Stack allocation inside a loop

2019-08-07 05:03发布

问题:

In C, when you write code like this:

void some_function(void) {
    while (something) {
        char buf[4096];
        ...
    }
}

Does the allocation of buf happen when the function is called? Or does a separate allocation happen for every iteration of the loop?

Would there be any performance gain if I put the declaration of buf outside of the loop (i.e. at the beginning of the function)?

回答1:

The buf is allocated in the frame of some_function on the stack. It only gets allocated once when some_function is called. So even if you put the declaration of buf outside, you won't get any performance gain.
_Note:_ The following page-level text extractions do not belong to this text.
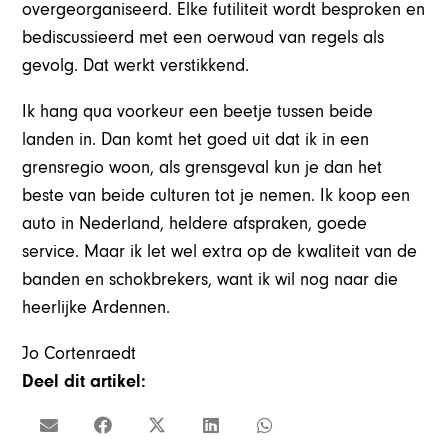
overgeorganiseerd. Elke futiliteit wordt besproken en
bediscussieerd met een oerwoud van regels als
gevolg. Dat werkt verstikkend.
Ik hang qua voorkeur een beetje tussen beide
landen in. Dan komt het goed uit dat ik in een
grensregio woon, als grensgeval kun je dan het
beste van beide culturen tot je nemen. Ik koop een
auto in Nederland, heldere afspraken, goede
service. Maar ik let wel extra op de kwaliteit van de
banden en schokbrekers, want ik wil nog naar die
heerlijke Ardennen.
Jo Cortenraedt
Deel dit artikel:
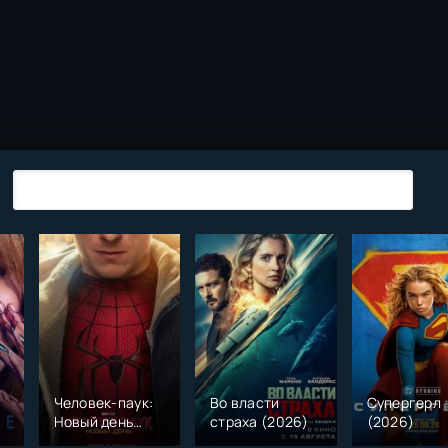
Человек-паук:
Во власти
Супергерл
Новый день
страха (2026)
(2026)
(2026)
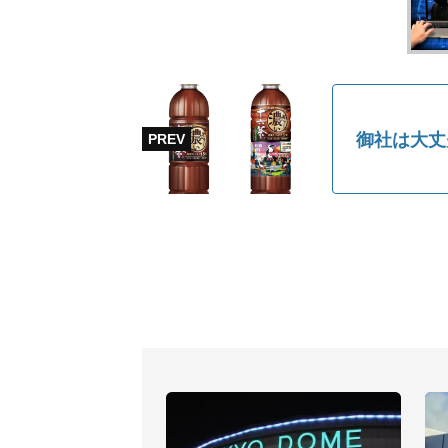
御社は大丈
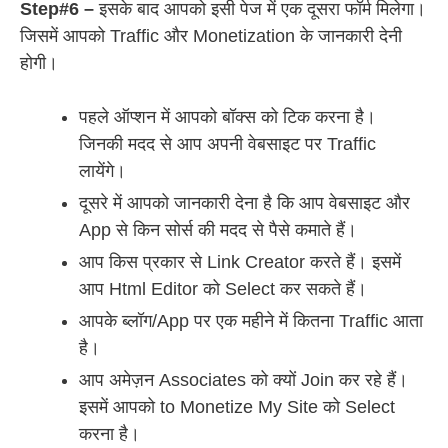
Step#6 –
इसके बाद आपको इसी पेज में एक दूसरा फॉर्म मिलेगा।
जिसमें आपको Traffic और Monetization के जानकारी देनी
होगी।
पहले ऑप्शन में आपको बॉक्स को टिक करना है।
जिनकी मदद से आप अपनी वेबसाइट पर Traffic
लायेंगे।
दूसरे में आपको जानकारी देना है कि आप वेबसाइट और
App से किन सोर्स की मदद से पैसे कमाते हैं।
आप किस प्रकार से Link Creator करते हैं। इसमें
आप Html Editor को Select कर सकते हैं।
आपके ब्लॉग/App पर एक महीने में कितना Traffic आता
है।
आप अमेज़न Associates को क्यों Join कर रहे हैं।
इसमें आपको to Monetize My Site को Select
करना है।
But it's different if you write something like

while (...) {
  int a = 5;
}

in the loop. The assignment happens each iteration.



回答2:

In effect, the buffer is allocated on each iteration of the loop. Compilers optimize, though, and where there is no initializer, they will actually not produce code that does anything to allocate the space on each iteration; it will be as if the variable is declared outside the loop. Add initialization to the definition and you will see an effect on the performance as the initialization will be done on each iteration of the loop.



回答3:

Allocating on the stack on a general purpose processor (x86, PowerPC, ARM) is at most a single instruction that changes the stack pointer register. This won't affect performance much at all (see note below). In addition, the compiler can hoist the stack allocation outside of the loop for you as well. Bottom line is that the gain would be small to none.

Note: Changing the stack pointer register can introduce instruction dependencies in out-of-order processors.



回答4:

The C standard allows the compiler to allocate and deallocate in each iteration or once for the function. In practice, every compiler I've seen allocates for the function, and that's quite a few. Even if allocation were once per iteration, however, the difference would be ~2 instructions to bump the stack pointer down and up (or up and down for upward-growing stacks). Seeing a significant performance difference would be rare.



回答5:

In your specific case, there is probably no performance hit. In the WORST case (no optimization whatsoever), allocating the but is something like:

 sub sp, #4096

and deallocating is something like

 add sp, #4096

Keep in mind that even without optimization, this is likely to occur only one for all local variables defined in the loop. If you have something like this:

It would likely be translated into something like

 sub sp, #4100
 . . . . 
 add sp, #4100

So doing

void some_function(void) {
    char buf[4096];
    while (something) {
      int x;
    ...
    }
}

would have no change whatsoever for performance.

Adding initializations:

void some_function(void) {
    while (something) {
      char buf[4096] = "Something" ;
      int x;
    ...
    }
}

will increase the performance hit. In most cases the overhead will be small.

However, putting an object in a loop that opens an internet connection will slow things down greatly.

It's a matter of balance. For most applications,

      char buf[4096] = "Something" ;

is not noticeable. In a loop handing real time interrupts, it could be critical.

Code for clarity. Having the variable scope as limited as possible improves clarity. Performance comes form design; not coding. If you find through actual measurement that some particular coding construct is causing things to run slow, then you can change the code.